I strongly believe the latter is the case. The economy is something in which goods are produced and then exchanged, but there is a lot more to it than this description would make you think. What about social justice in a system where workers specialise in certain tasks and this receive a money wage? What about the uncertainty for the entrepreneur who first pays workers and then gets his production process started? What is the role of money and banking in this process? Who has the power and why? What about individual rights and duties? Who protects the weak, and who is watching the watchmen?
Having just attended a conference which celebrated an economic journal, I believe that with the problems that we face today we need to rethink economics as the academic discipline. Nine years after the start of the sub-prime crisis, there were still presentations about DSGE models (nothing about SFC models), about government spending that would pay for itself (whereas the government cannot go bankrupt if it issues debt in its own currency), about a Cobb-Douglas production function that assumed that you can give a price to capital (here the alternatives are harder to imagine, but classical economists like Smith and Marx would come to mind). Where is the new economic thinking?
Let me slightly rephrase the quote by Einstein:
“It would be possible to describe absolutely everything scientifically, but it would make no sense. It would be without meaning, as if you described a capitalist process of development as an accumulation of capital and labour.”
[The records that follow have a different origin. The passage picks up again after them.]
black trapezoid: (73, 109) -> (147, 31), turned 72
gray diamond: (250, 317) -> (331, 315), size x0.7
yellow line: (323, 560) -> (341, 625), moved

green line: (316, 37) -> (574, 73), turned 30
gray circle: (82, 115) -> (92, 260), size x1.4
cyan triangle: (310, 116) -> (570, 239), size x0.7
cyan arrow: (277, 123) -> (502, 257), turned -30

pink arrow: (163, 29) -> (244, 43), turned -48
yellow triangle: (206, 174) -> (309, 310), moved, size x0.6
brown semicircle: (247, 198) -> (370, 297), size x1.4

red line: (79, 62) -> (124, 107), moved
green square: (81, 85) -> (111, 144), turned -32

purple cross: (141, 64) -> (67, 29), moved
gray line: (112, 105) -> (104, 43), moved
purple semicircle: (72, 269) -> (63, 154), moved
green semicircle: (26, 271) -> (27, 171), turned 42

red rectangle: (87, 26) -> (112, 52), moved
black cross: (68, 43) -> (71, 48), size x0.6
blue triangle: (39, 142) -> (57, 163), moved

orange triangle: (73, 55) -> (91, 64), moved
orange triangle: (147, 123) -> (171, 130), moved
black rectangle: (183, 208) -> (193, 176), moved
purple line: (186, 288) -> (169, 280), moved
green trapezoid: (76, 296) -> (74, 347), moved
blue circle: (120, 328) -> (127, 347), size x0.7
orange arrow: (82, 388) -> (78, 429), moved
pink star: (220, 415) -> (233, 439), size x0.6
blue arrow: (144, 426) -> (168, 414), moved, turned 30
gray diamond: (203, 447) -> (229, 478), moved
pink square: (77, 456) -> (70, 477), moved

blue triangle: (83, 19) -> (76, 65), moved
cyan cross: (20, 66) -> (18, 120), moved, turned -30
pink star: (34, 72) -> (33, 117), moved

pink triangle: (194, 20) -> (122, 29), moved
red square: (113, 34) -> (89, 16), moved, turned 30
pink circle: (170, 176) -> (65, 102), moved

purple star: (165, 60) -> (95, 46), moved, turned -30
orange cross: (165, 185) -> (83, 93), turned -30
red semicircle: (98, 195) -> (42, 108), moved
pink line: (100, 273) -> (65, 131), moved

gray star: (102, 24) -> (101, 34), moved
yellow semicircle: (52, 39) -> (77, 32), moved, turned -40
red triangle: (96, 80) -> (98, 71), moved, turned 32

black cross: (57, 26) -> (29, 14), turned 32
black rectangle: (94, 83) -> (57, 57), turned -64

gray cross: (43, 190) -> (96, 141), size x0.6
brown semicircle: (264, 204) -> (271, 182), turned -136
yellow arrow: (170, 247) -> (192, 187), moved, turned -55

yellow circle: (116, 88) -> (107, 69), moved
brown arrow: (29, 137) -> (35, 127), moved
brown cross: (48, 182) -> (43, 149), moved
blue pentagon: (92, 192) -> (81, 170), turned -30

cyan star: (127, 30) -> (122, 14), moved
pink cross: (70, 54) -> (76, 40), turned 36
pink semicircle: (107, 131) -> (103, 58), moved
Just as with Beethoven, the single parts and the whole have to be seen from completely different angles. Whereas there are many ways to listen to Beethoven, there is still only one academically correct way of “doing economics”, which is neoclassical economics. This is wrong and this needs to be corrected. One of the publications that celebrated its birthday today will shortly publish an article on the need for a Pluralist economics. Just as the last 100 years, the next will surely be intellectually stimulating!